Lactalis lève un coin du voile : bénéfice net en repli de 25% en 2019

Le géant laitier Lactalis a annoncé avoir enregistré un bénéfice net en repli de 25% en 2019, année marquée par neuf acquisitions, au cours d'un rare exercice de communication pour ce groupe familial réputé secret.

Le bénéfice net s'est élevé en 2019 à 318 millions d'euros, contre 425 millions d'euros un an plus tôt, a indiqué le président de Lactalis Emmanuel Besnier lors d'un point presse le 4 juin dans une petite fromagerie du groupe produisant des bries de Meaux et de Melun à Meaux (Seine-et-Marne). Le recul est "lié à des provisions d'actifs sur nos récentes acquisitions", a-t-il précisé.

Lactalis (marques Président, Galbani, Lactel) a acquis l'an dernier neuf sociétés, dans autant de pays, "une des plus fortes années du groupe" à cet égard, a souligné M. Besnier à l'occasion de cette présentation organisée pour la deuxième année de suite - un exercice nouveau pour ce groupe familial réputé pour sa discrétion. Parmi ces acquisitions, le rachat de la coopérative brésilienne Itambé permet au groupe de revendiquer la place de leader des produits laitiers au Brésil.

M. Besnier n'a pas souhaité communiquer sur le budget alloué à ces acquisitions, ni sur la croissance organique (hors effets de périmètre et de change) du groupe basé à Laval, qui a enregistré 20 milliards d'euros de chiffre d'affaires dans le monde en 2019. "Ces chiffres intéressent aussi nos concurrents", a-t-il souligné.

Le niveau d'endettement du groupe, qui a bondi de 51% sur un an, à 5,9 milliards d'euros, donne toutefois une idée des sommes engagées pour financer la croissance externe de Lactalis, qui se positionne comme le premier groupe laitier et 13e groupe agroalimentaire mondial avec 266 sites de production dans 51 pays. Ce développement vise notamment à "répartir les risques en fonction des continents et des pays", relève le patron de Lactalis.
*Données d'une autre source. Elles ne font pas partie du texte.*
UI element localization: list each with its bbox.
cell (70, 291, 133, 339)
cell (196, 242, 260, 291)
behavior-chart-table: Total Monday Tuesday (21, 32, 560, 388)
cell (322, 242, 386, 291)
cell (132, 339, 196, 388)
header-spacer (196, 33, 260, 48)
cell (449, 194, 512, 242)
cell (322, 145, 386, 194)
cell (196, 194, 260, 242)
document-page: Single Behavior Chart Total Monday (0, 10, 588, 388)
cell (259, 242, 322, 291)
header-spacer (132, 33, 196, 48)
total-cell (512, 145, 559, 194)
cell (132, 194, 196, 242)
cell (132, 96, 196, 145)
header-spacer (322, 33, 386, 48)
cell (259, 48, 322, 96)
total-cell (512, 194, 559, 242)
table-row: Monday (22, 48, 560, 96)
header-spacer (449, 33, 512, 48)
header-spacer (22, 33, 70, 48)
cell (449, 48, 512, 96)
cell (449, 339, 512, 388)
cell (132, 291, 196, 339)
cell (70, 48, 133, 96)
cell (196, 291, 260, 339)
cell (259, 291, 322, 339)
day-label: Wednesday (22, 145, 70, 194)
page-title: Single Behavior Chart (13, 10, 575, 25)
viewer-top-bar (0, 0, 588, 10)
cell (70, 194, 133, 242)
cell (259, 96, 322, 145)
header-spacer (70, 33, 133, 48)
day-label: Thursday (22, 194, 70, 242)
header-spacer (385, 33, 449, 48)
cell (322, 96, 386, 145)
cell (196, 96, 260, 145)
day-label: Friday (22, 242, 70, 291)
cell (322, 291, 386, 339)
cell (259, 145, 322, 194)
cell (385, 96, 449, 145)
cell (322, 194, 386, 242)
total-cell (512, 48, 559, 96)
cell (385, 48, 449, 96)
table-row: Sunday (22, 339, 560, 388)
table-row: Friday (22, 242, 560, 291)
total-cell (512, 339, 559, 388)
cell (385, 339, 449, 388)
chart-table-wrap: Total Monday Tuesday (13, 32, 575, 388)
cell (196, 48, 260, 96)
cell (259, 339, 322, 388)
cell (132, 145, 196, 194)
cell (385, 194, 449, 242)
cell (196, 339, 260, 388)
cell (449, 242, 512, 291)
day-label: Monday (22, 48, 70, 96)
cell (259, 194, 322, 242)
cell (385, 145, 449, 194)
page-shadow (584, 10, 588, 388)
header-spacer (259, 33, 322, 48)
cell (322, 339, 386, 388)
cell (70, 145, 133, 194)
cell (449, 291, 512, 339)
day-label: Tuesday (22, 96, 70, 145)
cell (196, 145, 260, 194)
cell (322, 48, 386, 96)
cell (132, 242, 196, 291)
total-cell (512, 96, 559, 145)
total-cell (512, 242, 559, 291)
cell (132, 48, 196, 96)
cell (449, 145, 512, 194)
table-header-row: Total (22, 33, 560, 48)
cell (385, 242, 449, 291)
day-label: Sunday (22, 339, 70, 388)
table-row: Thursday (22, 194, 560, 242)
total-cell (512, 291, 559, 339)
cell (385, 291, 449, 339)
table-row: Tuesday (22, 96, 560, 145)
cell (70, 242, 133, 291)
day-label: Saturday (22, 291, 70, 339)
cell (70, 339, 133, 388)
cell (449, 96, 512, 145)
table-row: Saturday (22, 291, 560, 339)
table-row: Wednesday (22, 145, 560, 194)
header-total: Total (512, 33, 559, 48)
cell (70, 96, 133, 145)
Lactalis se voit régulièrement reprocher son silence sur ses comptes, en particulier par les éleveurs qui l'accusent d'abuser de sa position de force pour sous-payer le lait.

Les critiques sur son manque de transparence ont atteint leur apogée lors de l'affaire du lait infantile contaminé aux salmonelles : fin 2017, 38 nourrissons ont été atteints selon les autorités sanitaires de salmonellose après avoir bu un lait des marques Picot et Milumel produit dans son usine de Craon en Mayenne. Le processus de retrait s'est révélé chaotique et la révélation de nombreux dysfonctionnements ayant mené à la contamination a donné lieu à l'ouverture d'une information judiciaire, dans laquelle M. Besnier a été entendu en garde à vue fin 2019.

Le scandale a convaincu le groupe de communiquer davantage. Il a symboliquement tenu pour la première fois un stand au salon de l'agriculture en février dernier. "On avait plutôt tendance dans le groupe à faire les choses sans essayer d'en parler", a glissé Emmanuel Besnier lors de son point presse le 4 juin. L'affaire du lait contaminé pèse encore sur le plan économique. "On n'a pas retrouvé les volumes [de ventes de lait infantile], on perd toujours de l'argent sur cette activité", a indiqué M. Besnier.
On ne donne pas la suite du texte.